Pissenlit unterbrach die Verbindung zu seiner Schwester und rief der Polizistin zu, einen Stadtplan zu bringen. Als die Karte ausgebreitet war, zog Henriette mit einem Stift darauf mehrere Linien. »Die Flugzeuge müssen aus diesen Richtungen angreifen. Die Abwehrraketen stehen hier, hier und hier!« Drei Kreuze vervollständigten ihre Notizen, dann sah sie Pissenlit auffordernd an. »Lassen Sie die genauen Koordinaten durchgeben und sagen Sie den Leuten, dass sie sich beeilen sollen. Ich habe noch einen Kameraden draußen, der will auch gerne noch ein wenig länger leben.«
»Der ist bei unseren Paratroopers. Das wurde eben durchgegeben«, erklärte die Polizistin.

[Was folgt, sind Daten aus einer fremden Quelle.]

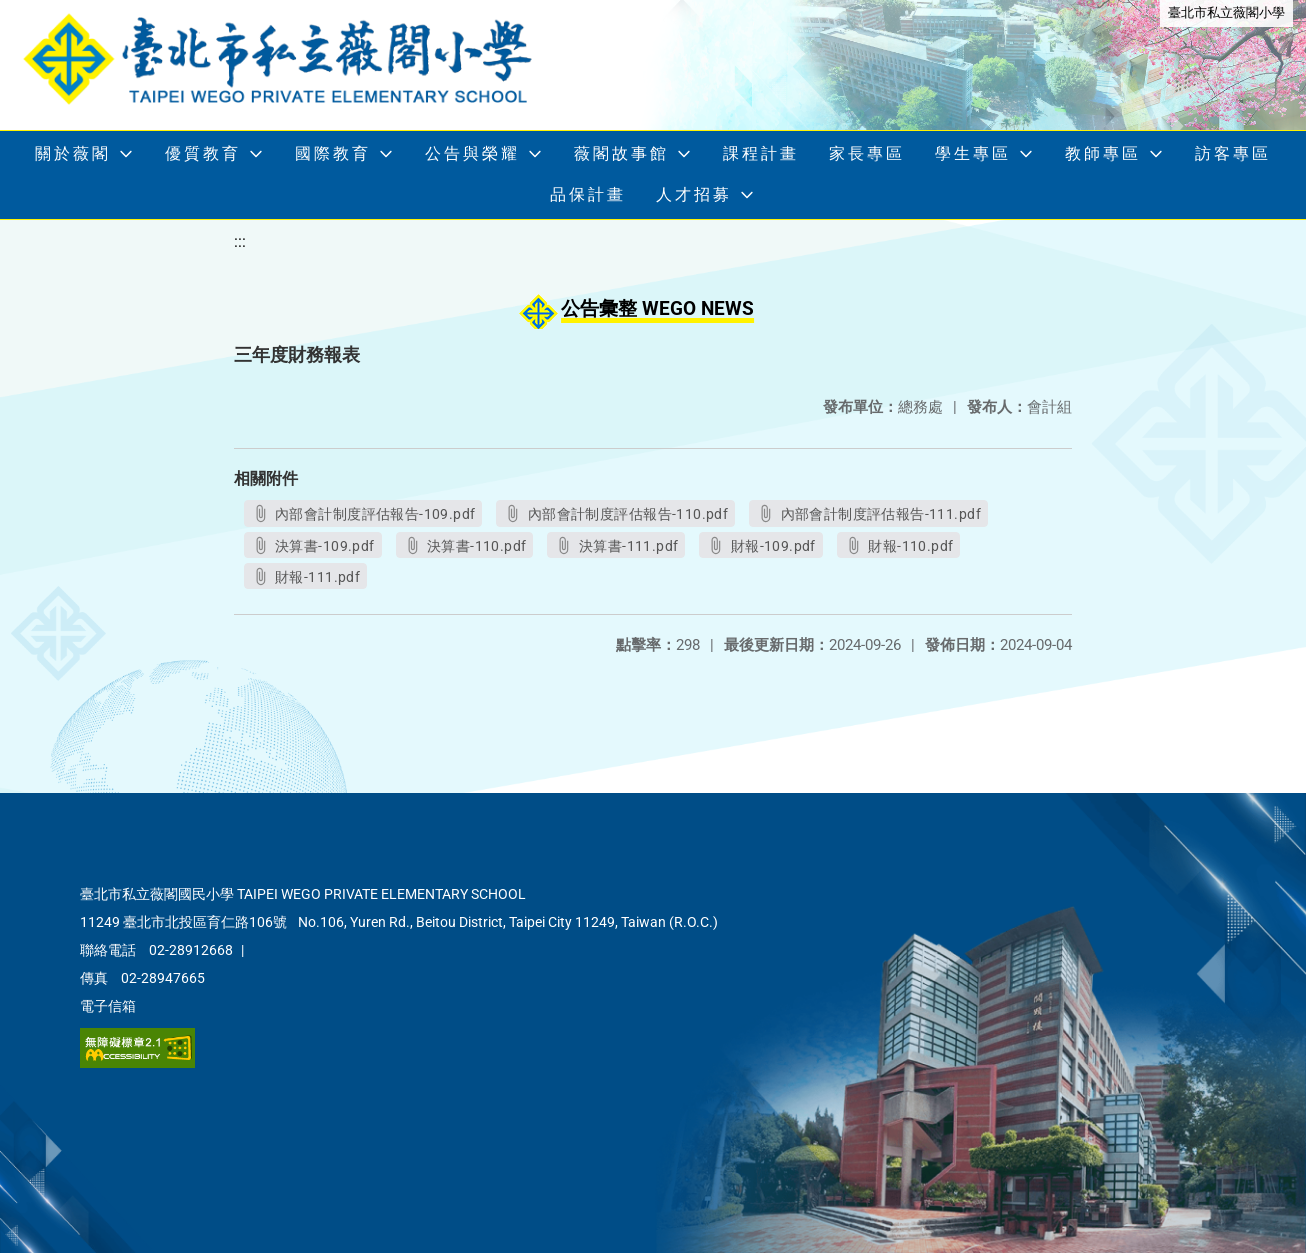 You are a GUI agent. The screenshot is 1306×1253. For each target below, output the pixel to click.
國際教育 (333, 153)
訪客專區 (1233, 153)
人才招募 (694, 194)
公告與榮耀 (472, 153)
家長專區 (867, 153)
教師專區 (1103, 153)
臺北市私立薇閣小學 (1226, 12)
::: (240, 241)
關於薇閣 (73, 153)
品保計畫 (588, 194)
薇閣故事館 (621, 153)
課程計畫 (761, 153)
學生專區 (973, 153)
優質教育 (203, 153)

Während Henriette erleichtert aufatmete, schaltete Pissenlit eine Verbindung zum nächsten Luftwaffenstandort und nannte ihnen die Daten. Danach zwinkerte er Henriette lächelnd zu. »Es sind mehrere unserer Maschinen in der Luft. Die Piloten wollten nur noch nicht eingreifen, aus Angst, einen Bürgerkrieg auszulösen. Aber jetzt werden die Jungs uns etwas zeigen!«
Der Leutnant feuerte seine MP leer und bedeutete den übrigen Verteidigern, ihm in den Keller zu folgen, in dem bereits die königliche Familie Zuflucht gefunden hatte.